When you enter a place and date in the event fields of the search form you are not specifying a record type nor record location. If I enter a birth place of Ohio, evidence for my person having been born in Ohio may be found on a census record from California. If you really want records ONLY of a specific type or from a specific location you should restrict the records returned by Location or Type using the fields near the bottom.

5. Exact searching

Exact will return record matching exactly the text you typed with 4 exceptions; 1) Capitalization is ignored (MacDonald==macdonald); 2) Punctuation is ignored (OBrien==O’Brien); 3) Diacritics are ignored (Pena==Peña); 4) Spaces are ignored (De la Vega==delavega). Use it cautiously because it can cause you to miss real matching record persons.

6. Wildcards

Search accepts the * and ? Wildcard characters. When entered into a search field, the * character will be replaced by zero to an infinite number of ambiguous characters (ex. Stan* will return Stan, Stanley, Stanislaw). The ? replaces one, and only one, ambiguous character (ex. Eli?abeth will return Elizabeth and Elisabeth). You can put multiple wildcards in a single text string in the field, but you must have at least one unambiguous character. 

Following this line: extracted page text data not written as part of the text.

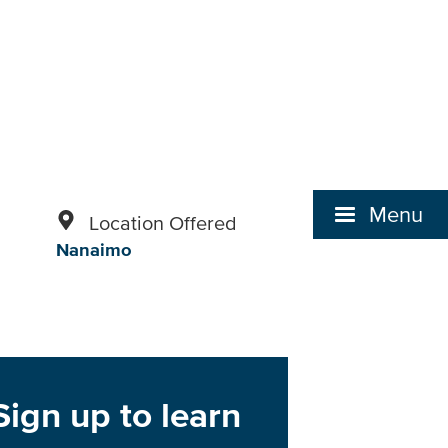
Menu
Location Offered
Nanaimo
Sign up to learn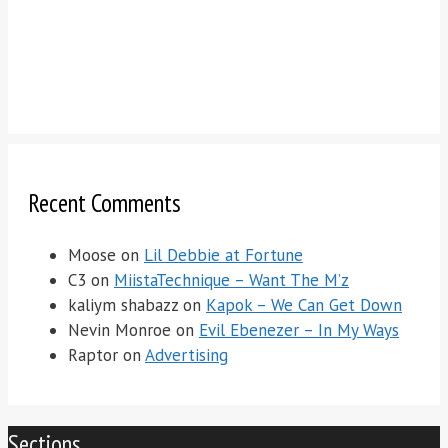
Recent Comments
Moose
on
Lil Debbie at Fortune
C3
on
MiistaTechnique – Want The M’z
kaliym shabazz
on
Kapok – We Can Get Down
Nevin Monroe
on
Evil Ebenezer – In My Ways
Raptor
on
Advertising
Sections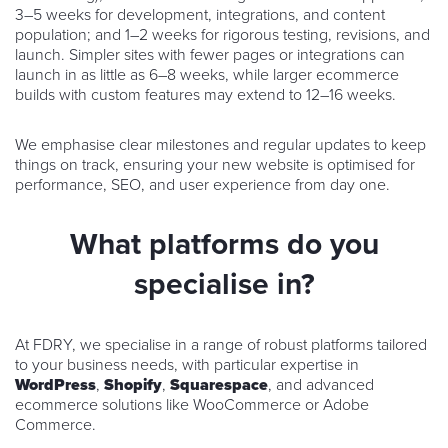
3–5 weeks for development, integrations, and content
population; and 1–2 weeks for rigorous testing, revisions, and
launch. Simpler sites with fewer pages or integrations can
launch in as little as 6–8 weeks, while larger ecommerce
builds with custom features may extend to 12–16 weeks.
We emphasise clear milestones and regular updates to keep
things on track, ensuring your new website is optimised for
performance, SEO, and user experience from day one.
What platforms do you
specialise in?
At FDRY, we specialise in a range of robust platforms tailored
to your business needs, with particular expertise in
WordPress
,
Shopify
,
Squarespace
, and advanced
ecommerce solutions like WooCommerce or Adobe
Commerce.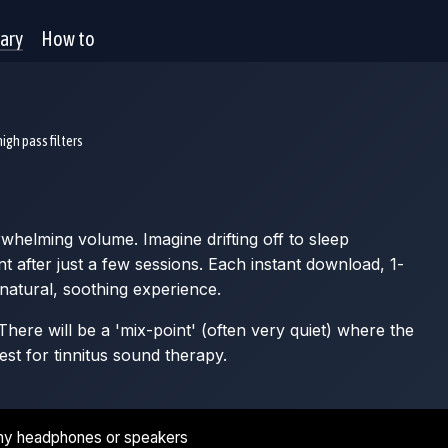
rary
How to
igh pass filters
whelming volume. Imagine drifting off to sleep
after just a few sessions. Each instant download, 1-
 natural, soothing experience.
here will be a 'mix-point' (often very quiet) where the
est for tinnitus sound therapy.
ny headphones or speakers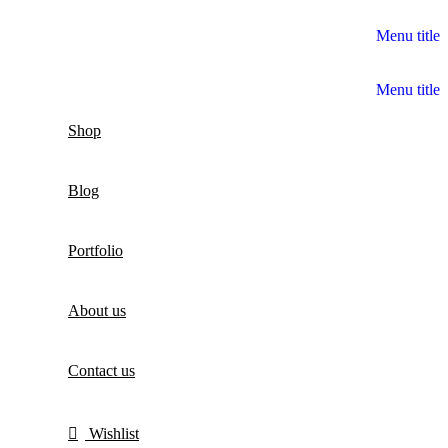
Menu title
Menu title
Shop
Blog
Portfolio
About us
Contact us
Wishlist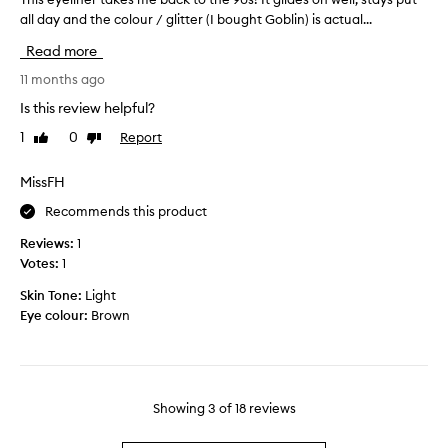
u
i
all day and the colour / glitter (I bought Goblin) is actual...
h
l
t
i
a
Read more
t
s
s
e
e
11 months ago
e
r
y
p
Is this review helpful?
e
e
a
y
1
0
Report
Like
Dislike
l
r
review
review
e
i
a
l
n
MissFH
t
i
e
e
Recommends this product
n
r
d
e
t
Reviews:
1
a
r
a
Votes:
1
n
f
k
d
o
Skin Tone:
Light
e
s
r
Eye colour:
Brown
s
t
a
m
i
g
e
r
e
b
i
s
a
n
Showing
3
of
18
reviews
.
c
g
T
k
o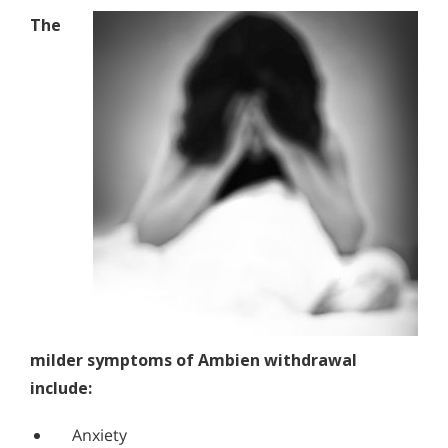
The
milder symptoms of Ambien withdrawal
include:
Anxiety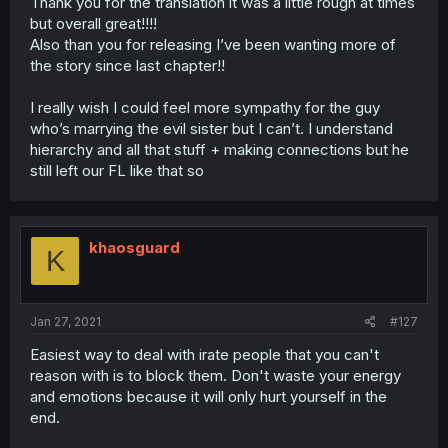
Thank you for the translation it was a little rough at times
but overall great!!!!
Also than you for releasing I’ve been wanting more of
the story since last chapter!!
I really wish I could feel more sympathy for the guy
who’s marrying the evil sister but I can’t. I understand
hierarchy and all that stuff + making connections but he
still left our FL like that so
khaosguard
K
Jan 27, 2021
#127
Easiest way to deal with irate people that you can't
reason with is to block them. Don't waste your energy
and emotions because it will only hurt yourself in the
end.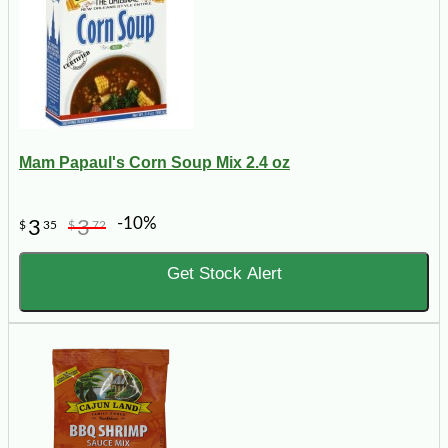
Mam Papaul's Corn Soup Mix 2.4 oz
-10%
3
3
$
35
$
72
Get Stock Alert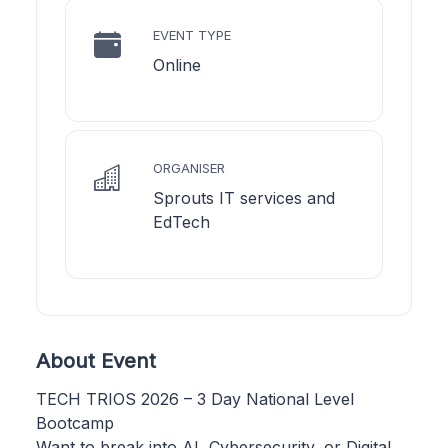
EVENT TYPE
Online
ORGANISER
Sprouts IT services and
EdTech
About Event
TECH TRIOS 2026 – 3 Day National Level
Bootcamp
Want to break into AI, Cybersecurity, or Digital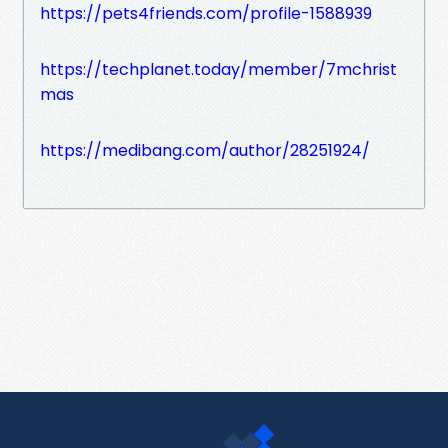
https://pets4friends.com/profile-1588939
https://techplanet.today/member/7mchrist
mas
https://medibang.com/author/28251924/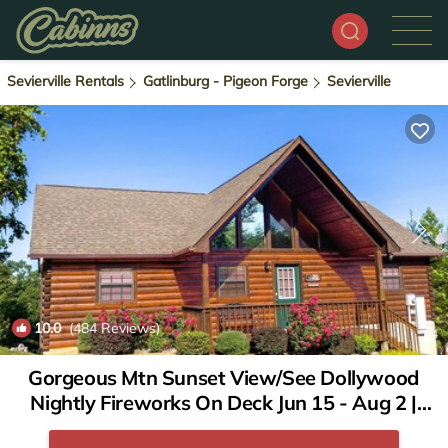
Sevierville Rentals
Gatlinburg - Pigeon Forge
Sevierville
10.0
(484 Reviews)
1
/4
Gorgeous Mtn Sunset View/See Dollywood
Nightly Fireworks On Deck Jun 15 - Aug 2 |
Cabin in Pigeon Forge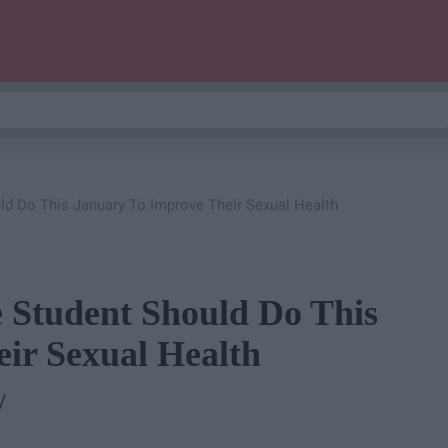
ld Do This January To Improve Their Sexual Health
e Student Should Do This
ir Sexual Health
y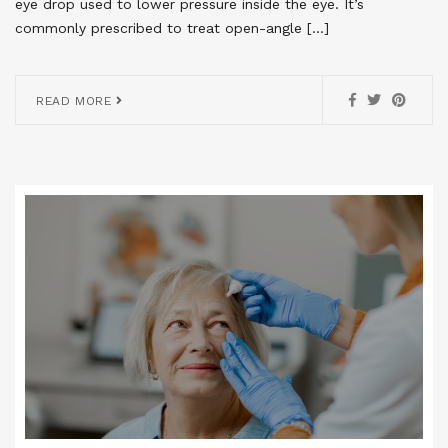
eye drop used to lower pressure inside the eye. It’s
commonly prescribed to treat open-angle […]
READ MORE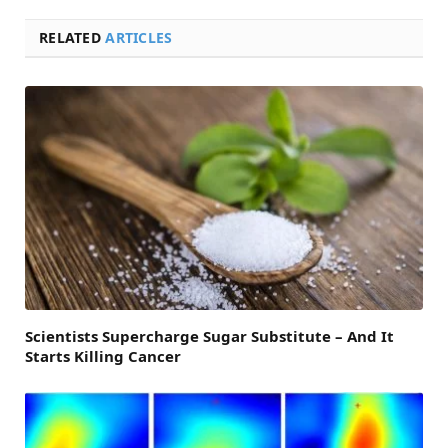
RELATED
ARTICLES
Scientists Supercharge Sugar Substitute – And It
Starts Killing Cancer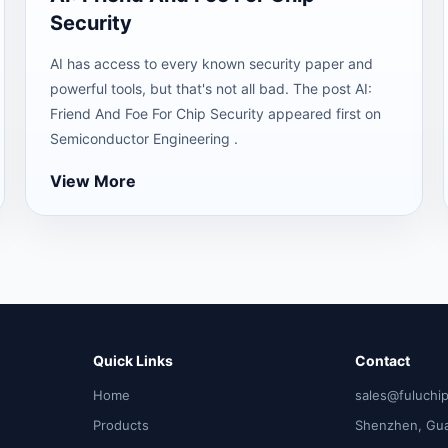
Security
AI has access to every known security paper and
powerful tools, but that's not all bad. The post AI:
Friend And Foe For Chip Security appeared first on
Semiconductor Engineering .
View More
Quick Links
Contact
Home
sales@fuluchi
Products
Shenzhen, Gu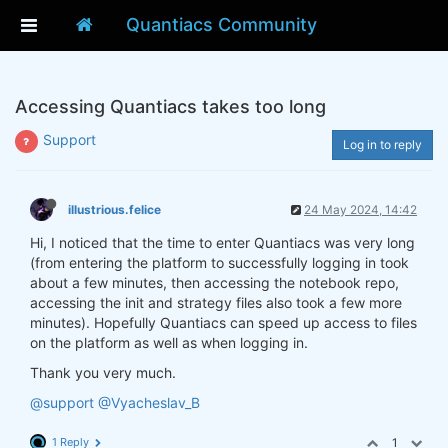
Quantiacs Community
Accessing Quantiacs takes too long
Support
Log in to reply
illustrious.felice
24 May 2024, 14:42
Hi, I noticed that the time to enter Quantiacs was very long
(from entering the platform to successfully logging in took
about a few minutes, then accessing the notebook repo,
accessing the init and strategy files also took a few more
minutes). Hopefully Quantiacs can speed up access to files
on the platform as well as when logging in.
Thank you very much.
@support
@Vyacheslav_B
1 Reply
1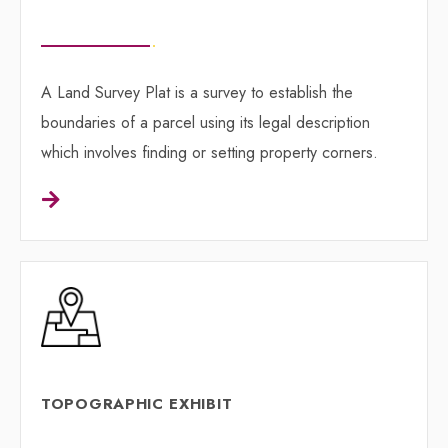
A Land Survey Plat is a survey to establish the
boundaries of a parcel using its legal description
which involves finding or setting property corners.
TOPOGRAPHIC EXHIBIT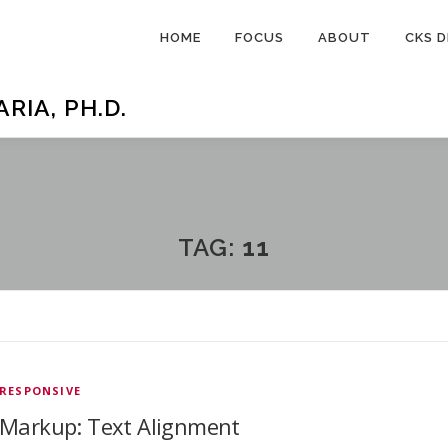
HOME
FOCUS
ABOUT
CKS D
IA, PH.D.
TAG:
11
RESPONSIVE
Markup: Text Alignment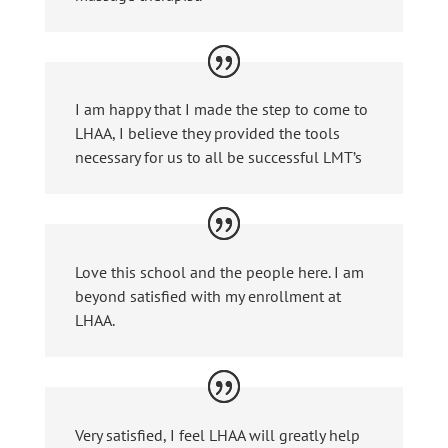
I am happy that I made the step to come to
LHAA, I believe they provided the tools
necessary for us to all be successful LMT’s
Love this school and the people here. I am
beyond satisfied with my enrollment at
LHAA.
Very satisfied, I feel LHAA will greatly help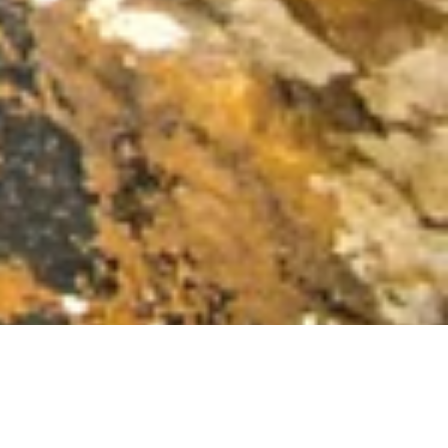
OFFICES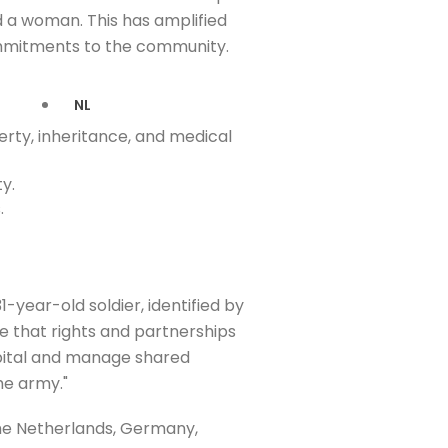
d a woman. This has amplified
commitments to the community.
NL
erty, inheritance, and medical
y.
.
-year-old soldier, identified by
 me that rights and partnerships
ospital and manage shared
he army."
the Netherlands, Germany,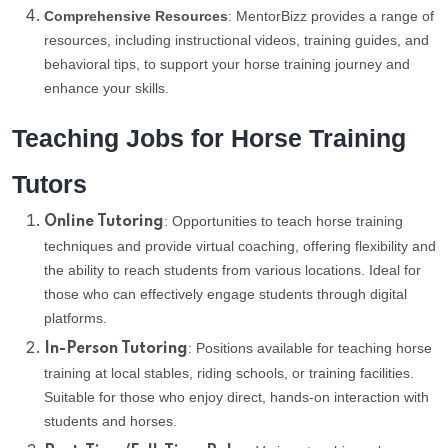
Comprehensive Resources
: MentorBizz provides a range of
resources, including instructional videos, training guides, and
behavioral tips, to support your horse training journey and
enhance your skills.
Teaching Jobs for Horse Training
Tutors
: Opportunities to teach horse training
Online Tutoring
techniques and provide virtual coaching, offering flexibility and
the ability to reach students from various locations. Ideal for
those who can effectively engage students through digital
platforms.
: Positions available for teaching horse
In-Person Tutoring
training at local stables, riding schools, or training facilities.
Suitable for those who enjoy direct, hands-on interaction with
students and horses.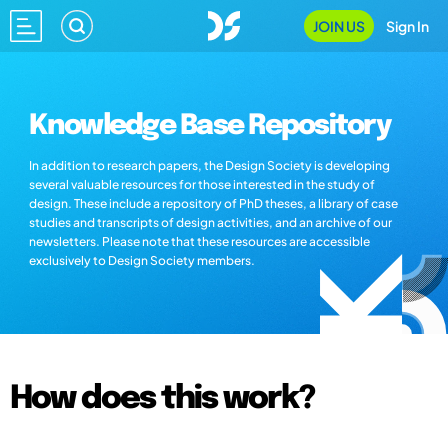
JOIN US
Sign In
Knowledge Base Repository
In addition to research papers, the Design Society is developing
several valuable resources for those interested in the study of
design. These include a repository of PhD theses, a library of case
studies and transcripts of design activities, and an archive of our
newsletters. Please note that these resources are accessible
exclusively to Design Society members.
How does this work?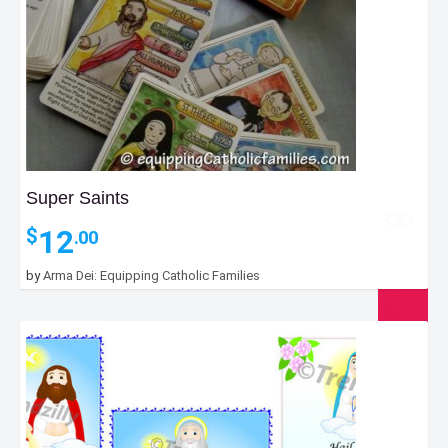
Super Saints
12
$
.00
by
Arma Dei: Equipping Catholic Families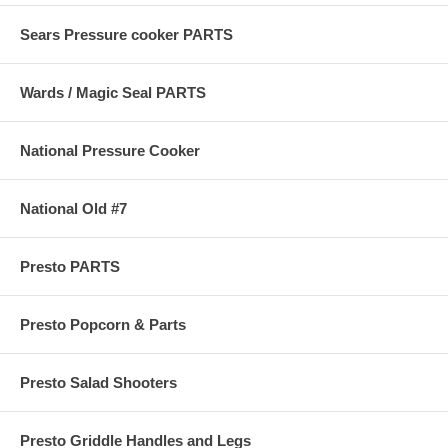
Sears Pressure cooker PARTS
Wards / Magic Seal PARTS
National Pressure Cooker
National Old #7
Presto PARTS
Presto Popcorn & Parts
Presto Salad Shooters
Presto Griddle Handles and Legs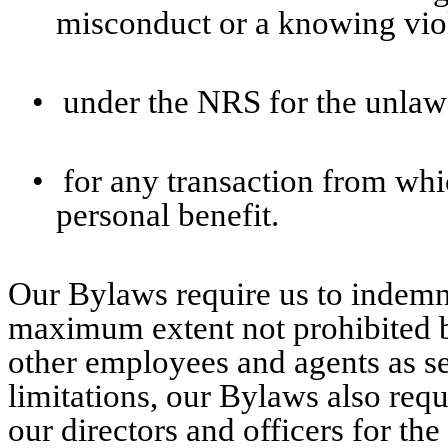
misconduct or a knowing viol
•
under the NRS for the unlaw
•
for any transaction from whi
personal benefit.
Our Bylaws require us to indemni
maximum extent not prohibited 
other employees and agents as set
limitations, our Bylaws also req
our directors and officers for th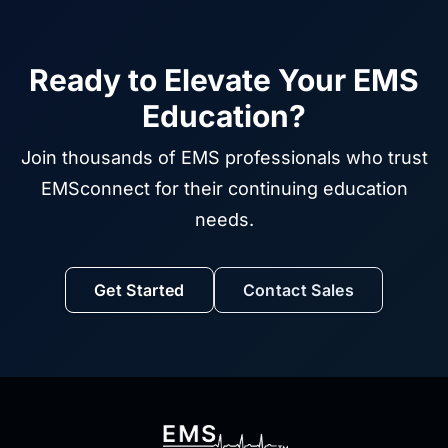
Ready to Elevate Your EMS
Education?
Join thousands of EMS professionals who trust
EMSconnect for their continuing education
needs.
Get Started
Contact Sales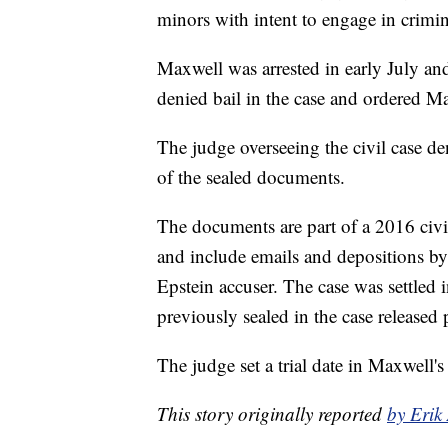
minors with intent to engage in crimin
Maxwell was arrested in early July an
denied bail in the case and ordered Max
The judge overseeing the civil case de
of the sealed documents.
The documents are part of a 2016 civil
and include emails and depositions b
Epstein accuser. The case was settled 
previously sealed in the case released 
The judge set a trial date in Maxwell's
This story originally reported
by Erik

7. Exact, close and missing

When evaluating each record, fields are scored by how close they match what was typed in. Exact matches contribute the most to the overall score for the record. Close matches (Frank=Franklin, Frankie, Francis, etc) contribute less to the overall score. If we find a record that matches other parameters, but is missing data in a specified field, we may still return that record but the overall score is slightly reduced. All field scores are totaled and the person matches are presented in search results with the highest scoring ones at the top. The system will not return records where the data on the record conflicts with the data entered.

8. Location pages

If you are new to researching in a location, click on the map and access that country’s location page. On it you will find data and information that will get you up to speed faster (indexed & searchable record collections, browse only unindexed collections, learning center classes and training, the FamilySearch Wiki and the FamilySearch Catalog. Additional resources will be added to these pages over time. 

9. Single collection searching

If you know the specific record you are looking for and know that it is found in a specific collection (like the 1940 US Census), you can locate and search just that collection by typing it’s name in the “Find a Collection” box in the bottom right of the main search page. 

10. Evidentiary versus conclusionary

FamilySearch does NOT treat evidentiary source documents (a birth certificate) the same as conclusionary tree people (a person in Genealogies or in Family Tree). When you search the Historical Records dataset, you will be searching only source documents and will not be returned other users conclusion persons. If you want to see the conclusions made by other users, you can search Genealogies (a data set of 1 Billion+ lineage linked names submitted by users) or Family Tree (a wiki-like constantly growing and improving one word tree).